D’après le TomTom Traffic Index [1], la congestion routière dans l’aire urbaine de Luxembourg engendrait en 2019 un temps de parcours additionnel moyen de 36% par rapport au temps de trajet théorique. Ce temps de parcours supplémentaire, qui se dégrade d’année en année, dépasse les 70% dans la quasi-totalité des pics de trafic en semaine (matin et soir), emportant des conséquences sur les plans économique [2], social et environnemental[3]. De plus, les projections de population et d’emploi pour la prochaine décennie[4] apparaissent de moins en moins compatibles avec le maintien des habitudes de déplacement des salariés, qu’ils soient frontaliers… ou résidents.

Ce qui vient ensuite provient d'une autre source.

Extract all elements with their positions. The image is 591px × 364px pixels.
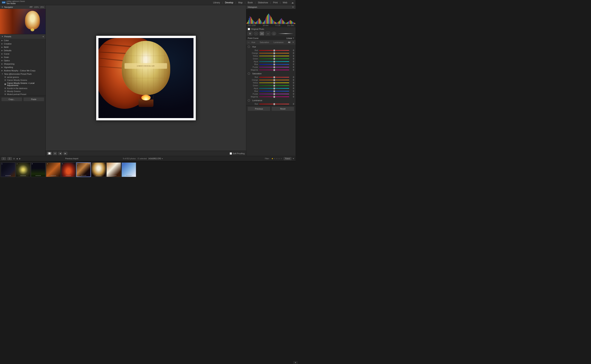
hue-red-slider[interactable] xyxy=(259,50,289,51)
film-thumb-9[interactable]: 9 ★★★★★ xyxy=(122,162,136,177)
film-thumb-4[interactable]: 4 ★★★★★ xyxy=(46,162,60,177)
preset-group-defaults-header[interactable]: ▶ Defaults xyxy=(0,49,46,52)
preset-group-grain-header[interactable]: ▶ Grain xyxy=(0,56,46,59)
filmstrip-next-btn[interactable]: ▶ xyxy=(19,158,21,160)
preset-group-andrew-header[interactable]: ▶ Andrew Murphy - Colour Me Crazy xyxy=(0,69,46,72)
lum-red-slider[interactable] xyxy=(259,104,289,104)
page-num-2[interactable]: 2 xyxy=(7,157,12,160)
zoom-25-btn[interactable]: 25% xyxy=(40,6,44,8)
film-thumb-2[interactable]: 2 ★★★★★ xyxy=(16,162,30,177)
histogram-header[interactable]: Histogram ▼ xyxy=(246,5,295,9)
crop-overlay-icon[interactable]: ⊞ xyxy=(248,32,252,35)
filter-dropdown-icon[interactable]: ▾ xyxy=(293,157,294,160)
luminance-tab[interactable]: Luminance xyxy=(273,41,284,44)
hue-tab[interactable]: Hue xyxy=(251,41,256,44)
graduated-filter-icon[interactable]: ▭ xyxy=(266,32,270,35)
copy-button[interactable]: Copy... xyxy=(1,98,22,101)
hue-orange-slider[interactable] xyxy=(259,53,289,53)
fit-btn[interactable]: FIT xyxy=(30,6,33,8)
sat-orange-slider[interactable] xyxy=(259,80,289,80)
hsl-collapse-icon[interactable]: — xyxy=(248,41,249,43)
filter-star-1[interactable]: ★ xyxy=(272,157,273,160)
original-photo-checkbox[interactable] xyxy=(248,28,250,30)
preset-group-creative-header[interactable]: ▶ Creative xyxy=(0,42,46,46)
radial-filter-icon[interactable]: ◯ xyxy=(272,32,276,35)
navigator-header[interactable]: ▼ Navigator FIT 100% 25% xyxy=(0,5,46,9)
hue-green-slider[interactable] xyxy=(259,58,289,59)
nav-slideshow[interactable]: Slideshow xyxy=(256,0,270,5)
film-thumb-8[interactable]: 8 ★★★★★ xyxy=(106,162,121,177)
saturation-tab[interactable]: Saturation xyxy=(259,41,270,44)
filmstrip-prev-btn[interactable]: ◀ xyxy=(16,158,18,160)
sat-blue-slider[interactable] xyxy=(259,91,289,91)
hue-target-btn[interactable] xyxy=(248,46,250,48)
sat-target-btn[interactable] xyxy=(248,72,250,75)
presets-add-icon[interactable]: + xyxy=(42,35,44,38)
all-tab[interactable]: All xyxy=(287,41,291,44)
nav-map[interactable]: Map xyxy=(236,0,245,5)
exposure-slider-track[interactable] xyxy=(278,33,294,34)
nav-library[interactable]: Library xyxy=(211,0,222,5)
hue-yellow-slider[interactable] xyxy=(259,56,289,56)
rated-badge[interactable]: Rated xyxy=(284,157,291,160)
point-curve-dropdown-icon[interactable]: ▾ xyxy=(293,37,294,39)
spot-removal-icon[interactable]: ○ xyxy=(254,32,258,35)
sat-aqua-slider[interactable] xyxy=(259,88,289,89)
nav-develop[interactable]: Develop xyxy=(223,0,235,5)
nav-web[interactable]: Web xyxy=(281,0,290,5)
cloud-icon[interactable]: ☁ xyxy=(291,1,294,4)
hue-aqua-slider[interactable] xyxy=(259,61,289,62)
film-thumb-3[interactable]: 3 ★★★★★ xyxy=(31,162,46,177)
histogram-expand-icon[interactable]: ▼ xyxy=(292,6,294,8)
presets-header[interactable]: ▼ Presets + xyxy=(0,34,46,39)
grid-btn[interactable]: ⊞ xyxy=(53,152,57,155)
preset-group-tomnoske-header[interactable]: ▼ New @tomnoske Preset Pack xyxy=(0,72,46,76)
filter-star-5[interactable]: ★ xyxy=(280,157,282,160)
hue-purple-slider[interactable] xyxy=(259,67,289,67)
nav-book[interactable]: Book xyxy=(245,0,255,5)
hue-blue-slider[interactable] xyxy=(259,64,289,65)
soft-proof-checkbox[interactable] xyxy=(230,152,232,155)
preset-group-optics-header[interactable]: ▶ Optics xyxy=(0,59,46,62)
preset-group-bw-header[interactable]: ▶ B&W xyxy=(0,46,46,49)
hsl-settings-icon[interactable]: ▼ xyxy=(292,41,294,43)
hue-magenta-slider[interactable] xyxy=(259,70,289,70)
filename-display[interactable]: 141A2852.CR3 ▾ xyxy=(148,158,163,160)
previous-button[interactable]: Previous xyxy=(248,107,270,111)
prev-btn-toolbar[interactable]: ◀ xyxy=(58,152,62,155)
film-thumb-7[interactable]: 7 ★★★★★ xyxy=(91,162,106,177)
nav-print[interactable]: Print xyxy=(271,0,280,5)
adjustment-brush-icon[interactable]: ● xyxy=(260,32,264,35)
preset-group-sharpening-header[interactable]: ▶ Sharpening xyxy=(0,62,46,65)
preset-group-curve-header[interactable]: ▶ Curve xyxy=(0,52,46,56)
point-curve-value[interactable]: Linear ▾ xyxy=(286,37,294,39)
sat-purple-slider[interactable] xyxy=(259,94,289,94)
preset-item-canon-moody[interactable]: Canon Moody Greens xyxy=(0,79,46,82)
crop-tool-btn[interactable]: ⬜ xyxy=(47,152,52,155)
previous-import-btn[interactable]: Previous Import xyxy=(22,158,121,160)
preset-item-aerial[interactable]: aerial greens xyxy=(0,76,46,79)
filmstrip-grid-btn[interactable]: ⊞ xyxy=(13,158,15,160)
preset-item-moody-greens[interactable]: Moody Greens xyxy=(0,90,46,93)
zoom-100-btn[interactable]: 100% xyxy=(34,6,39,8)
preset-group-color-header[interactable]: ▶ Color xyxy=(0,39,46,42)
sat-magenta-slider[interactable] xyxy=(259,97,289,97)
preset-item-kombi[interactable]: Kombi in the darkness xyxy=(0,87,46,90)
page-num-1[interactable]: 1 xyxy=(1,157,6,160)
reset-button[interactable]: Reset xyxy=(272,107,294,111)
film-thumb-6[interactable]: 6 ⚑ ★★★★★ xyxy=(76,162,91,177)
film-thumb-5[interactable]: 5 ★★★★★ xyxy=(61,162,76,177)
preset-group-vignetting-header[interactable]: ▶ Vignetting xyxy=(0,65,46,69)
paste-button[interactable]: Paste xyxy=(24,98,44,101)
film-thumb-1[interactable]: 1 ★★★★★ xyxy=(1,162,15,177)
sat-yellow-slider[interactable] xyxy=(259,83,289,83)
sat-red-slider[interactable] xyxy=(259,77,289,78)
preset-item-muted-portrait[interactable]: Muted portrait Preset xyxy=(0,93,46,96)
filter-star-4[interactable]: ★ xyxy=(278,157,280,160)
lum-target-btn[interactable] xyxy=(248,99,250,102)
preset-item-canon-moody-local[interactable]: Canon Moody Greens + Local Adjustments xyxy=(0,82,46,87)
filter-star-3[interactable]: ★ xyxy=(276,157,278,160)
sat-green-slider[interactable] xyxy=(259,85,289,86)
filter-star-2[interactable]: ★ xyxy=(274,157,276,160)
next-btn-toolbar[interactable]: ▶ xyxy=(64,152,67,155)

La qualité de vie, la santé au travail, le respect des engagements climatiques mais aussi l’attractivité économique du «Standort Lëtzebuerg» se trouvent menacés par la dégradation de la situation en matière de mobilité. Dans ce contexte, le gouvernement a publié en 2018 une stratégie pour une mobilité durable (MODU 2.0) qui affiche des objectifs ambitieux à l’horizon 2025, un horizon très court. Pour les seuls déplacements domicile-travail, le report modal envisagé, en considérant une hausse de 20% du nombre de salariés entre 2017 et 2025 par rapport à un scénario où les nouveaux salariés auraient le même comportement que ceux de 2017, reviendrait à «convertir» 73.000 salariés autosolistes[5] sur ce court laps de temps. Par rapport au scénario tendanciel, le principal changement que présuppose le MODU 2.0 revient à une forte augmentation du nombre de passagers de covoiturage (+34.000), suivi des mobilités douces (+15.000 piétons et + 10.000 cyclistes) et enfin par l’utilisation des transports en commun (+14.000), dont la saturation est déjà une contrainte sur certains axes. Ces points ont par ailleurs été développés dans une contribution au numéro de février 2020 du LG magazine.

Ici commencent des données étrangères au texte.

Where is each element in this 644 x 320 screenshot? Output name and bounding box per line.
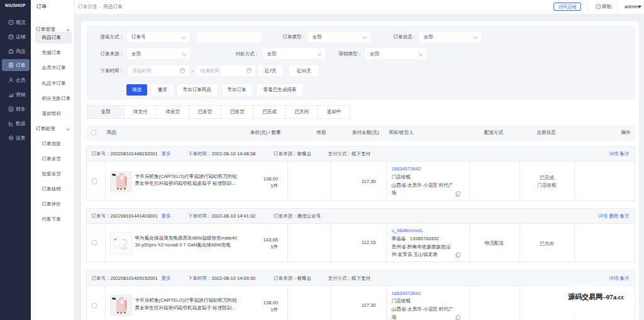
svg-text:?: ? (597, 5, 599, 9)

Les changements de comportements attendus ne relèvent donc pas tant d’un renoncement pur et simple à l’automobile que d’une modification profonde de son utilisation.

 

Les (vastes) contours d’une politique pour une mobilité durable

D’une manière générale, les politiques pour une mobilité durable visent une réduction des externalités négatives économiques (encombrement), sociales (qualité de vie) et environnementales (pollution) que l’on peut imputer aux modes de déplacement actuels. Elles concernent plusieurs champs de l’action publique et se concentrent sur trois types de mesures, visant la réduction des impacts négatifs du système de mobilité, l’accompagnement du report modal et enfin l’incitation à la réduction des déplacements[6].

Il peut arriver que les politiques mises en œuvre dans ce domaine alimentent des effets contradictoires, rendant ce champ d’action particulièrement délicat (par exemple: subventionner l’achat de véhicules électriques, bien que faiblement émetteurs de gaz à effet de serre à l’utilisation peut augmenter la congestion routière et favoriser les «hauts» revenus[7]).

Enfin, si la fiscalité ne constitue qu’un levier parmi d’autres, elle peut néanmoins être mobilisée dans chacun de ces aspects, qu’il s’agisse d’inciter les comportements des salariés ou des organisations. En complément d’autres aspects de la politique de mobilité, la réforme fiscale pourrait être mobilisée pour appuyer la stratégie pour une mobilité durable en favorisant le report modal. Dans ce contexte, une réforme de l’avantage en nature pour voitures de société et l’introduction d’une prime de mobilité durable défiscalisée et exonérée de cotisations pourraient être étudiées.

 

Avantage en nature pour voitures de société: à contresens?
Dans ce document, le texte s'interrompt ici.